そういえばラブソングだ、と気付いて顔を赤らめたのは歌い終わった後の話。
「ほっ……」
女子のターンが続いて騒がしさが多少収まり、体を動かしたわけでもないのに愛華はソファーに座ってひと息つく。圭は別の場所で誰かが膨らませたパーティーグッズの風船をスパイクして男子の顔に打ち付けていた。

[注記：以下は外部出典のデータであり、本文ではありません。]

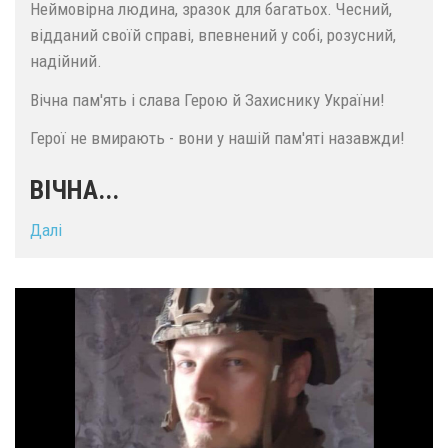
Неймовірна людина, зразок для багатьох. Чесний,
відданий своїй справі, впевнений у собі, розусний,
надійний.
Вічна пам'ять і слава Герою й Захиснику України!
Герої не вмирають - вони у нашій пам'яті назавжди!
ВІЧНА...
Далі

そんな折、机の上に置かれていたいくつものスマホがパッと点灯する。愛華のものも例外ではなかった。拾い上げて確認すると、クラスのメッセージグループに新着メッセージが届いた通知だった。
【行けなくてごめん。ドジった】
通知画面に収まる短いメッセージに、愛華は目の色を変えてスマホのロックを解除する。すぐに連絡しようとするも、グループメッセージは渉の一言を皮切りに次々と更新された。手持ち無沙汰になってスマホに指を滑らせるクラスメイトは少なくなかった。
【大槻ちゃんから聞いたよ。だいじょうぶ?】
【おつかれ。どこ怪我したん?】
【なんか居ないと思ったわ】
「う……」
一日の中で愛華がスマホを触る時間はそんなに多くはない。スマホ中毒な同級生の素早いフリックや口火の切り方に付いていけないのは当然の帰結だった。言葉を選んでいる間にグループの更新は加速していく。しかも訊きたい事を代わりに訊いてくれるものだから余計に発言のタイミングを逃してしまう。
【手の平。片付けしてたら工具がぶっ刺さっちゃって】
「ぁ……」
周囲からどこともなく「うわっ」と小さな悲鳴が聞こえる。渉の言葉を映像で想像してしまったようだ。それは愛華も例外ではなかった。患部を押さえられず、もう片方の手で手首を握って苦悶の表情を浮かべる一人の男の子。膝から崩れ落ち、再起することもなく床に頬を擦り付けて呻く一人の男の子。誰かに運ばれて行くその様子まで、愛華の頭の中で嫌なほど鮮明に映像が作り上げられていく。堪らず、スマホを自らの胸に押し当てていた。
【マジかよ】
【痛そー】
【大丈夫だって。入院するほどじゃないし】
そんな言葉、信用できない。
アプリのメッセージから声は聞こえない。表情を読み取れない。ただ指先を動かすだけで放たれる言葉にどれだけの真実があるというのだろうか。
スクッ、と立ち上がった愛華に視線が集まる。部屋の扉までの動線、何かを察したクラスメイト数名がソファーに深く沈む。その前を、愛華は足早に駆け抜けた。